His oboe teaching positions included:
- Peabody Institute in Baltimore, 1949–1953
- Roosevelt University in Chicago, 1954–1957
- Northwestern University in Evanston, Illinois; Professor of music, 1960–2003
Northwestern invited him to present a series of master classes in 2010 in honor of his 90th birthday, an event that was also observed the week of his birthday on the Chicago classical music radio station WFMT. WFMT played many of his recordings and a two-hour audio documentary about his career that week.

He had many private students as well. Many of his students went on to play in major orchestras and teach at major universities around the world. His former students include Sherie Aguirre, Stephen Caplan, Ricardo Castaneda, Mark Christianson, Peter Cooper, John Dee, Marc Gordon, Michael Henoch, Yoko Kojima, Humbert Lucarelli, Patrick McFarland, Jane Marvine, Robert Morgan, Nora Post, Christopher Raphael, Michael Rosenberg, Grover Schiltz, Mark Seerup, Ian Shafer, Robert Sheena, Carl Sonik, Linda Strommen, Rudy Vrbsky, and Keisuke Wakao.

==Retirement==
Following his retirement from Northwestern in 2003, he moved to Annapolis, Maryland, with his beloved wife Mary and son James to live near family. He continued to give master classes and lessons there. Mary and James died in 2012. In 2013, he moved to Saxtons River and later Woodstock, Vermont, to live near family. He died in Woodstock, Vermont, on his 94th birthday (March 12, 2014), surrounded by family and listening to Bach's St. Matthew Passion.

==Selected discography==
- Strauss Oboe Concerto, Bach Oboe d'amore Concerto BWV 1055, Marcello Oboe Concerto, and three Bach Sinfonias; Academy of London, conducted by Richard Stamp. Virgin Classics/Virgo.
- Mozart Oboe Concerto, K 314, Chicago Symphony Orchestra, Claudio Abbado, Deutsche Grammophon. Cadenzas by Thomas Still (his son).
- Bach "Double" Concerto for Violin & Oboe in D minor, BWV 1060R, with Itzhak Perlman and the Israel Philharmonic. Angel.
- Bach: Brandenburg Concerto No. 2, BWV 1047; Brandenburg Concerto No. 5, BWV 1050 (no oboe); Cantata No. 202 "Wedding Cantata" (latter with Kathleen Battle, soprano); Chicago Symphony Orchestra at the Ravinia Festival, James Levine, conductor, & harpsichord solo in No. 5. RCA.
- RAY STILL: A Chicago Legend.
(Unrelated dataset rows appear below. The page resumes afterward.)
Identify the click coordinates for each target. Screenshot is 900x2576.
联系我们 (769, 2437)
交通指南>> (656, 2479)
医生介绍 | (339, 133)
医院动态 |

Baroque Oboe Sonatas by J. S. Bach, Handel, Telemann and Vivaldi. Ray Still, oboe; Leonard Sharrow (bassoon, in Handel, Telemann & Vivaldi); Robert Conant (harpsichord, in Telemann & Vivaldi); Thomas Still (harpsichord, in Bach). Nimbus.
- Mozart Serenade No. 11, K 375 for Wind Octet, and four of Grieg's Lyric Pieces arranged for wind octet. Chicago Symphony Winds (organized and led by Still), LP only, Sheffield Lab, recorded direct to disk, 1983.
- Mozart Quintet for Piano and Winds, K 452, with James Levine piano, Clark Brody clarinet, Dale Clevenger horn, and Willard Elliot bassoon. Music from Ravinia Vol. 3 (members of Chicago Symphony); LP only. (with Mozart Piano Quartet K. 478)
- Oboe quartets by Mozart, Wanhal, JC Bach, and Stamitz, with Itzhak Perlman violin, Pinchas Zukerman viola, and Lynn Harrell cello. LP only, EMI, 1981. The Mozart quartet recording has been on CD in some Perlman box sets.
- Mozart Oboe Quartet, K 370, with members of the Fine Arts Quartet. Concert Disc LP, 1958 (with Mozart horn quintet), and Boston Skyline CD, 1996 (with Mozart flute quartets).
- Poulenc Trio for piano, oboe, and bassoon and Schumann Romances, with Milan Turković, bassoon in the Poulenc, and John Perry, piano. Telefunken, LP only.
- Hindemith Sonata for oboe and piano. With viola and bassoon sonatas by Hindemith. John Perry, piano. Telefunken, LP only.
He played principal oboe on almost all of the recordings by the Chicago Symphony from 1954 to 1993, and he played principal oboe in the opera Samson and Delilah recorded with the NBC Symphony under Stokowski in the early 1950s, filling in for Robert Bloom.